Esperanza siempre tenia la despensa llena. Era como un salvoconducto a la abundancia en esta tierra en la que habitamos. En esta tierra que habitamos, sentirse pobre es ir al banco y ver la vacuidad de los números rojos de la cuenta de ahorros. Luego llegan las fuerzas gravitatorias de los agujeros negros que te arrastran a la más abismal de las depresiones. Pero el banco le quedaba lejos.

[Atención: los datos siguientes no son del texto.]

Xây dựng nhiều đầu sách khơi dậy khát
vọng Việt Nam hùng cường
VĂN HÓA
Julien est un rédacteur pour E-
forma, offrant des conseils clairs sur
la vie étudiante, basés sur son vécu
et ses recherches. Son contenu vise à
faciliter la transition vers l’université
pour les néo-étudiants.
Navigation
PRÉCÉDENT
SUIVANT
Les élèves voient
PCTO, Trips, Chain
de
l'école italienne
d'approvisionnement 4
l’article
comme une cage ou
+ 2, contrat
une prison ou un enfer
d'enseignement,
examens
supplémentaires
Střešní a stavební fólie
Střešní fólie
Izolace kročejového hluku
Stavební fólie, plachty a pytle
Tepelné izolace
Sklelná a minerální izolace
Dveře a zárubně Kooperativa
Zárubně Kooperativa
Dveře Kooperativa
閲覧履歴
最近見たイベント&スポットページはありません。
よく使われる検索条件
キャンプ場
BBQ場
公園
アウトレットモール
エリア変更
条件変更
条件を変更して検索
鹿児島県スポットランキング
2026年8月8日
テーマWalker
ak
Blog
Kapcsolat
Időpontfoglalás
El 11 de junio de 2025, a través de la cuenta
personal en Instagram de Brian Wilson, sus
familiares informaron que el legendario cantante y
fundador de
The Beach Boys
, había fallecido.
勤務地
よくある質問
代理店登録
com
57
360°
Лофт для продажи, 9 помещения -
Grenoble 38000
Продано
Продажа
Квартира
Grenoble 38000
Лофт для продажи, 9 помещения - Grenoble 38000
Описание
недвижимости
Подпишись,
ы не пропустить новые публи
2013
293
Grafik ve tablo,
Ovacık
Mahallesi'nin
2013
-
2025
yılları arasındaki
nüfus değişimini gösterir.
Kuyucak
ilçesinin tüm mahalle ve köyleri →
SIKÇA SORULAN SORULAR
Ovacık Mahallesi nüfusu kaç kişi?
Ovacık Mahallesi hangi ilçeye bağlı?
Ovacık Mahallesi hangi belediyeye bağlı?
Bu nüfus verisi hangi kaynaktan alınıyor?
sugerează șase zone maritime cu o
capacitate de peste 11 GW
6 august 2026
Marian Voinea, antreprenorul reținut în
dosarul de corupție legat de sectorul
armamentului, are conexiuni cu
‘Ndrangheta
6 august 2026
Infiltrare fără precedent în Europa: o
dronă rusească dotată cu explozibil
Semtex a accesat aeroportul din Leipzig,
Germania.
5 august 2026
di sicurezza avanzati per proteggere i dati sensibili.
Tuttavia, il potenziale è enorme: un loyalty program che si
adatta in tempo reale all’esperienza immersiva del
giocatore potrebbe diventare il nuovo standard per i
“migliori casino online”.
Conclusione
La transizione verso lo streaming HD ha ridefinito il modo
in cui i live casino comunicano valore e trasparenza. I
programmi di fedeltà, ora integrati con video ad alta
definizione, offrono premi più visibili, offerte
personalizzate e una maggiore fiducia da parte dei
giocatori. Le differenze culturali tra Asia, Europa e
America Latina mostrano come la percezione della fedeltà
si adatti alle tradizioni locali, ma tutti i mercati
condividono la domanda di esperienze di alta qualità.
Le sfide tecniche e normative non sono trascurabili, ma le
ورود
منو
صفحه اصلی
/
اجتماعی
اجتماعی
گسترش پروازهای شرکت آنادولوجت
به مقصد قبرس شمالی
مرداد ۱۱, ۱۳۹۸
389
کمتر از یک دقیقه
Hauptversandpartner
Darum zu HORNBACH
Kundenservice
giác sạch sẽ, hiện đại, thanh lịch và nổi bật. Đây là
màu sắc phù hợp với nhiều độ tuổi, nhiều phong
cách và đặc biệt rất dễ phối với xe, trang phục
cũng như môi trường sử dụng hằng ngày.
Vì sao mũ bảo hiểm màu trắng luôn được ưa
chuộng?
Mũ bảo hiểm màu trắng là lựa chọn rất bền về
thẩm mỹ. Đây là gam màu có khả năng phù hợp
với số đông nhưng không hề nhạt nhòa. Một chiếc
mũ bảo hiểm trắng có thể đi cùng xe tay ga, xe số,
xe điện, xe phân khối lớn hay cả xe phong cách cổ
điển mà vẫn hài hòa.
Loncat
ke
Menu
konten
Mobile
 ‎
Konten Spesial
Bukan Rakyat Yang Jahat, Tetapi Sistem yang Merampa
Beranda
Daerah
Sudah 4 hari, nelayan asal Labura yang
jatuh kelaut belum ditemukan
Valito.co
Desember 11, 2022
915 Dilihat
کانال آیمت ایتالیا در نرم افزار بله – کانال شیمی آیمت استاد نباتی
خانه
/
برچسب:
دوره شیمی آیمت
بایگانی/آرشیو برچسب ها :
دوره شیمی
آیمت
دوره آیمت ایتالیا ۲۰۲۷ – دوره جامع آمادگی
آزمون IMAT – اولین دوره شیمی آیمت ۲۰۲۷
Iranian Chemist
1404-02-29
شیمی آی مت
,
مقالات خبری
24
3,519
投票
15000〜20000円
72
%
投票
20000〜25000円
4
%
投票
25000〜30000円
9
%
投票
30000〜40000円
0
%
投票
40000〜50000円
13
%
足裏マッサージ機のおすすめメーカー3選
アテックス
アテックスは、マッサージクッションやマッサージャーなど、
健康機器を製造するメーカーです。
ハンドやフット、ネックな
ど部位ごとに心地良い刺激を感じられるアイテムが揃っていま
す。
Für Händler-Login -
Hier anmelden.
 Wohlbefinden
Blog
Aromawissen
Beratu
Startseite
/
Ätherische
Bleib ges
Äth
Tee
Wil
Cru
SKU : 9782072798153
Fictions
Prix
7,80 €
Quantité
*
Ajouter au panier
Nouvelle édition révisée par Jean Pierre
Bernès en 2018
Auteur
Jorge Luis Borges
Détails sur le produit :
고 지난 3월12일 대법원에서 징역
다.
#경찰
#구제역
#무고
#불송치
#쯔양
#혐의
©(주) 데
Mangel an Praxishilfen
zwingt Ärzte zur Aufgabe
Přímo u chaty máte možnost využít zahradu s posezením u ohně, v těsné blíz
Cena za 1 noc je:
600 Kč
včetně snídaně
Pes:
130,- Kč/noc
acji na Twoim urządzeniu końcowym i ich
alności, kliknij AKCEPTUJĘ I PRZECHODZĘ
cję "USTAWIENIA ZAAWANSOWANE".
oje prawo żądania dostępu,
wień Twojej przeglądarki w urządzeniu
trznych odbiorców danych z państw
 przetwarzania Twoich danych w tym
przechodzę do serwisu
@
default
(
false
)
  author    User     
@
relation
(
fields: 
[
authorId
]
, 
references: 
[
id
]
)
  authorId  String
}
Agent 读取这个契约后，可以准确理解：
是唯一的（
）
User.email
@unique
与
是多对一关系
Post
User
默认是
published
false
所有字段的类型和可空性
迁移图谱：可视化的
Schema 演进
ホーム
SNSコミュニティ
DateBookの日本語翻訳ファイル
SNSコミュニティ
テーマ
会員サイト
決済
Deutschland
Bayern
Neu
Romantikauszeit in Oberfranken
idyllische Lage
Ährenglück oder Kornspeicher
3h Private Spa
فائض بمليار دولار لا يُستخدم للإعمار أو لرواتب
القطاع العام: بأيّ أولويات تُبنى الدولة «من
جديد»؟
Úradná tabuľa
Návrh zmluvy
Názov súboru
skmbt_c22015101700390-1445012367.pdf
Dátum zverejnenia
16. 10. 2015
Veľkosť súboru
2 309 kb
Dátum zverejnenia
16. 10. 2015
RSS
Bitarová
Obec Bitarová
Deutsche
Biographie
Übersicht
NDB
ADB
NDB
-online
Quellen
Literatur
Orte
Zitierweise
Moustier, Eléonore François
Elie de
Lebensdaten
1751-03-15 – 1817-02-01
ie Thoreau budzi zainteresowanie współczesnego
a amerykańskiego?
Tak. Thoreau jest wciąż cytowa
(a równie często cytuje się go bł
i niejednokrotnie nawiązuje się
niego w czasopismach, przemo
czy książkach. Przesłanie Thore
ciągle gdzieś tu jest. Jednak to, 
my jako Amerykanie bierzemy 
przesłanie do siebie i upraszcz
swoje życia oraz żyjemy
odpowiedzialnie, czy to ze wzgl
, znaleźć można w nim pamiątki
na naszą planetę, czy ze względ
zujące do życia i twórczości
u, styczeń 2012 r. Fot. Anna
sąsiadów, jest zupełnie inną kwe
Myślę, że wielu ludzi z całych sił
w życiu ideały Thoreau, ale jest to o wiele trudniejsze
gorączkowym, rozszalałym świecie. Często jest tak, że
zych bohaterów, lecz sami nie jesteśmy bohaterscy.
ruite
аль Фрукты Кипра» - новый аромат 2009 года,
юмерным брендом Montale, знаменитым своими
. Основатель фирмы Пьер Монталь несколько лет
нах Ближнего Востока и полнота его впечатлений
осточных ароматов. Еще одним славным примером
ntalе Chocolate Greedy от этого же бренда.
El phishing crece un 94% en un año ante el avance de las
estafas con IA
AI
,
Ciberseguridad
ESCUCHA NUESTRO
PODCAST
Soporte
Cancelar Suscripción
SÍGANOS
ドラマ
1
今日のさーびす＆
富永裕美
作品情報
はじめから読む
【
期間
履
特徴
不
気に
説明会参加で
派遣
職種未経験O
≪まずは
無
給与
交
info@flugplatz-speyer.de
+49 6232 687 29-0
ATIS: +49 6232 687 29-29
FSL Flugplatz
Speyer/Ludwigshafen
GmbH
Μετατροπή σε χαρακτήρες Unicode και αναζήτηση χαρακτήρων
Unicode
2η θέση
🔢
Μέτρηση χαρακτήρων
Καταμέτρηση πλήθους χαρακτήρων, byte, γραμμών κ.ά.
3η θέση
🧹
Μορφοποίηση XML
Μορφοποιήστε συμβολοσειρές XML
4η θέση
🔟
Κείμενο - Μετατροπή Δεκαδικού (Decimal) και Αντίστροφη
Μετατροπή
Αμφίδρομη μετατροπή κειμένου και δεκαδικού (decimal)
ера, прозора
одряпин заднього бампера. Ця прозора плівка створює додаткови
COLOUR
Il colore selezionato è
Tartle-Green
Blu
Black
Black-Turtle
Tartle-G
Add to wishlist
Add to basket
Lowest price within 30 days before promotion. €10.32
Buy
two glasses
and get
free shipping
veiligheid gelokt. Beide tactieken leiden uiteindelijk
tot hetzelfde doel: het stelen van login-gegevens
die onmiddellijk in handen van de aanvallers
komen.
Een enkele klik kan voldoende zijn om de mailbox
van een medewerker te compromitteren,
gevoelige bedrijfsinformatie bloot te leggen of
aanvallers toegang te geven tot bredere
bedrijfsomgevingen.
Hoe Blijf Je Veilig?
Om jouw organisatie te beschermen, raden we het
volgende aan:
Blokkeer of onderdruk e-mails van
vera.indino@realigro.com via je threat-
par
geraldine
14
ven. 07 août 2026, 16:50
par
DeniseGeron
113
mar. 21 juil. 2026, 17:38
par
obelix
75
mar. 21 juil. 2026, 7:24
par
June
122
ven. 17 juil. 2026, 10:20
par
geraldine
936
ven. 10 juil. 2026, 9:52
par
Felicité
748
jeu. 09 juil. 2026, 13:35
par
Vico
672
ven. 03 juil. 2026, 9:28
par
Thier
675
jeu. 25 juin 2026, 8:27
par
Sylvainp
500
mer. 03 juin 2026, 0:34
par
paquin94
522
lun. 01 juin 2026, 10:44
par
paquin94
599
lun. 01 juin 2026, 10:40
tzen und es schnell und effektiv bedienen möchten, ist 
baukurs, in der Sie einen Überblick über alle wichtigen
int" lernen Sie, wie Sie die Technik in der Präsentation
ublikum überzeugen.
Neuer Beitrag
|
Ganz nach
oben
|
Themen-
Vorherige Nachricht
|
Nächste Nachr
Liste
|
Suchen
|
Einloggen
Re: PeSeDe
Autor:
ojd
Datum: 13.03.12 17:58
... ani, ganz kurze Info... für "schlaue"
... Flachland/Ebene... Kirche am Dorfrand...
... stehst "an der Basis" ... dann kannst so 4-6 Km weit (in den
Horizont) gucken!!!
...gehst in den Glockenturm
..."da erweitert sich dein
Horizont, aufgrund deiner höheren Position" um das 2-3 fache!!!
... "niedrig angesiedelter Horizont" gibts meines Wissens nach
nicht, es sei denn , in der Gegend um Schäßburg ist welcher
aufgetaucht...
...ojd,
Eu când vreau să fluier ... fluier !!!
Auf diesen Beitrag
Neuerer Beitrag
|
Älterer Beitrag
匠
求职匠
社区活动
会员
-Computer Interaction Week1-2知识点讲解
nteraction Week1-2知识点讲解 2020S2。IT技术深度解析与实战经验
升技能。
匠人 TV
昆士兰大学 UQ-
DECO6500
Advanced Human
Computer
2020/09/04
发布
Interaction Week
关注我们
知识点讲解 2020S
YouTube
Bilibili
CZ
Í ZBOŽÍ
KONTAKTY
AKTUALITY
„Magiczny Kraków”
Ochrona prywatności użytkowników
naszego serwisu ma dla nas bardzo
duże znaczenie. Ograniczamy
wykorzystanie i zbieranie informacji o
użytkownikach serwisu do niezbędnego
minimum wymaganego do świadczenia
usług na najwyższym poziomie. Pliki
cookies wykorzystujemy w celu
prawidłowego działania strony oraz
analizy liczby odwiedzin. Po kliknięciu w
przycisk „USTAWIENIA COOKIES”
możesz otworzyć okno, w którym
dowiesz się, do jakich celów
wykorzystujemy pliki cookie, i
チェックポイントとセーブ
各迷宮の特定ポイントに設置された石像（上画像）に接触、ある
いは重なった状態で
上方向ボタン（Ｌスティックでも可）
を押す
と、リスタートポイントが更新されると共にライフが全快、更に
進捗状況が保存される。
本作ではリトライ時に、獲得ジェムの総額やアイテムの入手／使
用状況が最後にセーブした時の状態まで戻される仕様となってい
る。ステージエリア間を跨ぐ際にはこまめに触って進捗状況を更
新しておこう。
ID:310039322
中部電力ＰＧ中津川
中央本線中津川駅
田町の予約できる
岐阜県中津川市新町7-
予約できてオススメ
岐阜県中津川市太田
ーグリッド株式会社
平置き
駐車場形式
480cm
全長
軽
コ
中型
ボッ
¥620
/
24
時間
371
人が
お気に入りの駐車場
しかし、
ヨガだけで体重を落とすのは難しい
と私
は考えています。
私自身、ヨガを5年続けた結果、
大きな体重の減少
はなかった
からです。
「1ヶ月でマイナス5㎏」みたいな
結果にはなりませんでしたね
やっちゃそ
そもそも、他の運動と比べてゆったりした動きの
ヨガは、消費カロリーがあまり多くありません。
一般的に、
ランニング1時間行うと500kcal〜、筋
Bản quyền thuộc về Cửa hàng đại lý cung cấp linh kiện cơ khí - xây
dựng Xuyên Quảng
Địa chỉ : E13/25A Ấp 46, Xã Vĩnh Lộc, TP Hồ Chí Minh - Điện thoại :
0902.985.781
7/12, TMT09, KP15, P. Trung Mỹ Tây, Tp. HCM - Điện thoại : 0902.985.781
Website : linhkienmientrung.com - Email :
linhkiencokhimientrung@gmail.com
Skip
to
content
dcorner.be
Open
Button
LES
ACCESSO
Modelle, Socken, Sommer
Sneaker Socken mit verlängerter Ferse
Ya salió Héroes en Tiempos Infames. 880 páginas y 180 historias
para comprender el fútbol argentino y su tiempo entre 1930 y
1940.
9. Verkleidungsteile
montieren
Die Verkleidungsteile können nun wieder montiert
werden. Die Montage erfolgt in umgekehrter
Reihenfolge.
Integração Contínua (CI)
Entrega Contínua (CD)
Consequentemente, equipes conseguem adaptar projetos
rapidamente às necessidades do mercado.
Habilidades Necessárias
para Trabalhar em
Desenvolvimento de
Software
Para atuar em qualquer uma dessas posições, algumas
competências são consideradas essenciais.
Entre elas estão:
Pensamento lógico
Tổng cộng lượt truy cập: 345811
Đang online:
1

A Esperanza lo que le preocupaba era su despensa.
Los sacos en los que le gustaba guardar las alubias y lentejas colgaban
a ambos lados como medias tejidas a mano. A veces se quedaba allí absorta durante quince o veinte minutos acariciándolos. Las sentía bien apretadas por fuera pero sus dedos de deslizaban hacia dentro si presionaba un poco. Este curioso trance se detenía de pronto y Esperanza volvía a hacer sus cosas como si nada.
Aún faltaban por llegar los anaranjados de Agosto. Esperanza recordaba el matiz de los brillos de su piel vista desde cerca. Recordaba abrazar sus piernas y observar las ondulaciones de sus rodillas y sentir el sabor de la sal si estiraba un poco la lengua. Hasta entre los dedos de sus diminutos pies la piel estaba bronceada. Cuando se desdibujan los límites y las huellas de la ropa, es como perder el sentimiento de desnudez.
La luz del atardecer se estaba haciendo más cálida según el mes iba avanzando. Las lunas llenas provocaban las mareas más voluptuosas del año. En sus idas y venidas arrastraban mar adentro la arena. El mar se volvía profundo en sus orillas y cuando se contenía en el cambio de mareas, levantaba furiosas olas llenándolo todo de espuma.
En aquellas noches de Julio, los sueños de Esperanza eran más reales y llenos de significado que su vida real. Al despertar no recordaba nunca nada, pero el perfume de sus sueños la acompañaba allá donde iba.